Year of the Ox 4707
28 January 2009 AD
Wednesday, 2145 hrs CST
Stormcrow Ranch
Boone, IA
USA
"Squirrel Corn Capital of The World"
"'Charles Kyle Brown
1971 - 2009
Charlie Brown, age 37, of Boone, died at his home in Boone last week. Visitation is Wednesday evening from 6:00 p.m. to 8:00 p.m. at Becker Funeral Home in Jewell. Cremation will follow visitation with memorial services at 2:00 p.m. Friday, January 30, 2009 at the United Church of Christ in Jewell. A memorial fund has been established, gifts may be sent to Charlie's mother: Mrs. Karen Hill at 1003 Elm Ave. in Story City, Iowa 50248. Becker Funeral and Cremation Service is caring for Charlie and his family.

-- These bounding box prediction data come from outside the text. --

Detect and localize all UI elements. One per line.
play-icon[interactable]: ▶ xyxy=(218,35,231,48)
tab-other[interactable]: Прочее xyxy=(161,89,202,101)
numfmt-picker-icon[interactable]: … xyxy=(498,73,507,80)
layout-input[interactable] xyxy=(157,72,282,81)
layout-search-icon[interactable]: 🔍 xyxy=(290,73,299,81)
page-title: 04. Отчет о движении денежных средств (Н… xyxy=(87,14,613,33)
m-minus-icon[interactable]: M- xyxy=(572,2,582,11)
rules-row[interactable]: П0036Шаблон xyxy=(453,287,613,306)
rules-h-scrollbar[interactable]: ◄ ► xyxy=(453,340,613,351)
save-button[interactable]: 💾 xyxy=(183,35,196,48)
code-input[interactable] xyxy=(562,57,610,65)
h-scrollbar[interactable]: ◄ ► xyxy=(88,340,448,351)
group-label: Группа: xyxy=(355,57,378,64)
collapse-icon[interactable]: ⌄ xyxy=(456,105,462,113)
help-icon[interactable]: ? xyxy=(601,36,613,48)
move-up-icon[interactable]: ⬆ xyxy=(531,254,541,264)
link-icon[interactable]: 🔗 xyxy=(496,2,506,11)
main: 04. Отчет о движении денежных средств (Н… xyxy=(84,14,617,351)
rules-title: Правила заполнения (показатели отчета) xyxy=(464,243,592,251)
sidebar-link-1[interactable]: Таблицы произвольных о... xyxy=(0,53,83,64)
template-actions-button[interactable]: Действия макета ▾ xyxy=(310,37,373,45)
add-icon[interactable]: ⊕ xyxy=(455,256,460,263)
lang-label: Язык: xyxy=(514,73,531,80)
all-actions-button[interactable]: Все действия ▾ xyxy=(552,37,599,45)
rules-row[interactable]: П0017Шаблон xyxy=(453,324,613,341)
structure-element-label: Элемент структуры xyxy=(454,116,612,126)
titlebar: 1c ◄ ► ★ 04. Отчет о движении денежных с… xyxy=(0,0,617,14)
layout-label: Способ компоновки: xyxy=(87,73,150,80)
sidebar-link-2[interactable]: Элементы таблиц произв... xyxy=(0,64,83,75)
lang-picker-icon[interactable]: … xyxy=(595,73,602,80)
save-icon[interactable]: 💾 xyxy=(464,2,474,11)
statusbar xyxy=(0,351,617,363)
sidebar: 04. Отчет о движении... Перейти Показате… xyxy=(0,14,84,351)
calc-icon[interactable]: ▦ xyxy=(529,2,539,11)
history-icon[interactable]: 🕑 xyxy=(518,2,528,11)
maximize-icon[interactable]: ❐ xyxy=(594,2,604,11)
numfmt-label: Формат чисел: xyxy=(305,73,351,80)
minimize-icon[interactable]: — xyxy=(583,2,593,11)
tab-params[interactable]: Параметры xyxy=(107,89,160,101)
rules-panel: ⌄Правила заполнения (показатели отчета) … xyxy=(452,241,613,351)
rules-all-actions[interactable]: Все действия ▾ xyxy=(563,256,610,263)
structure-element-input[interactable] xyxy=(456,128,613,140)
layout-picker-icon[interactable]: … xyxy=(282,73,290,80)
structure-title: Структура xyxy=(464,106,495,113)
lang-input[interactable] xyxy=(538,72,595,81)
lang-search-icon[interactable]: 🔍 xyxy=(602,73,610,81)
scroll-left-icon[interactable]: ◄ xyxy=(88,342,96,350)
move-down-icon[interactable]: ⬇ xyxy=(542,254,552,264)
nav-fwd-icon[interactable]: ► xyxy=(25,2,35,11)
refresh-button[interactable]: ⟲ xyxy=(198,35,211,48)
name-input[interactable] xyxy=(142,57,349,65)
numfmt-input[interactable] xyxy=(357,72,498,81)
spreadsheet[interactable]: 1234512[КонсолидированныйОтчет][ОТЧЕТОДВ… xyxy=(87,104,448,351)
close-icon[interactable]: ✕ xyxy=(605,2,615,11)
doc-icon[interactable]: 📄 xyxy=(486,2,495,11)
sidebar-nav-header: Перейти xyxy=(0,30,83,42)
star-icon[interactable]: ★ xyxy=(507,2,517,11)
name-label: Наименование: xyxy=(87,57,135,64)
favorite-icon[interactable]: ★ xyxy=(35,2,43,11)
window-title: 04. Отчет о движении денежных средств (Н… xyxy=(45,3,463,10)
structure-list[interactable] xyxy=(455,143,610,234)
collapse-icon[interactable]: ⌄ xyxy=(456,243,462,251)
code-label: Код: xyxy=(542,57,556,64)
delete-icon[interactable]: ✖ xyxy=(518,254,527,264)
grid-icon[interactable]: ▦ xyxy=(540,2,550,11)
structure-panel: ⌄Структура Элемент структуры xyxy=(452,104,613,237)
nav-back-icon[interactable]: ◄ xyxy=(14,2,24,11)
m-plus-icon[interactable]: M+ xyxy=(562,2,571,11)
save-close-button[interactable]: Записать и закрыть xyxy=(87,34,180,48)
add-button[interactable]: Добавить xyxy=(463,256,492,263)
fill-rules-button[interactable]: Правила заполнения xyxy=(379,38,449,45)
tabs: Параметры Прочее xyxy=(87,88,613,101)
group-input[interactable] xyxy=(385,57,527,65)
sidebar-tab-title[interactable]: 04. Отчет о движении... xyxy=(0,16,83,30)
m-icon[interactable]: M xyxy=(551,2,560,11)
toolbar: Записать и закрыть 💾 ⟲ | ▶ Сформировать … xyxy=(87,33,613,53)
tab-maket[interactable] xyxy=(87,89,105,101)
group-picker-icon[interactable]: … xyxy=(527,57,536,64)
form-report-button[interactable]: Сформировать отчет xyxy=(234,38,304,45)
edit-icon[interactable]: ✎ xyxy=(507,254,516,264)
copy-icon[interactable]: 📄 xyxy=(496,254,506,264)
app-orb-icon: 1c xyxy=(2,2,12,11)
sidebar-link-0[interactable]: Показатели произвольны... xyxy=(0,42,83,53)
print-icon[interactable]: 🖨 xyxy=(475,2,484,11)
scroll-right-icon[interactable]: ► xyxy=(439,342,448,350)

Charles Kyle Brown was born in Lansing, Michigan on May 4, 1971 to Charles C. and Karen L. (Shuck) Brown. Charlie was a conductor for the Union Pacific Railroad.

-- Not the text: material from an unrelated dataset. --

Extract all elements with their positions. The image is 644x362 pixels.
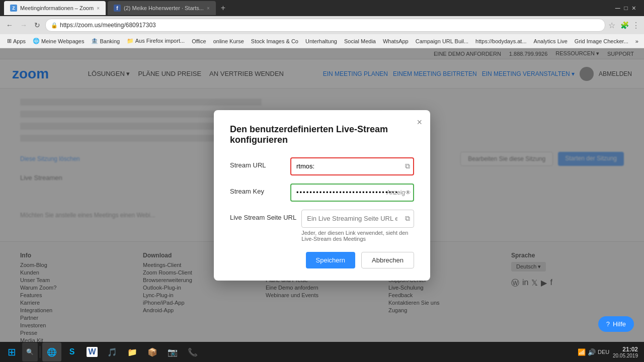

Charlie is survived by his mother, Karen Hill of Story City; three daughters, Berhana Brown of Williams, and twins, Fiona and Onika Brown of Ellsworth; brother, Chad LeBert of Clearwater, Florida; three sisters, Katrina Hart of Sinton, Texas, Dawn R. Caudle of Ellsworth, and Annie Martin of Portland, Texas; nieces and nephews, Natasha, Tatianna, Dawn, Chandra, Jayson, Carissa, Sherri, Malori, Savanna, Lauren, and Bryce; and 15 great nieces and nephews. Charlie was preceded in death by his father."'
~~From The Boone News Republican, Boone, IA, 26 January 2009
My friend Charlie died last week, and my world is suddenly a darker place. There is an absence of color in a voice stilled.
I am not the first to suffer a loss, nor the first to grieve and lament. Even with my beliefs of the complete failure in the concept death, I still find it hard to realize that Charlie is gone. I know he is not.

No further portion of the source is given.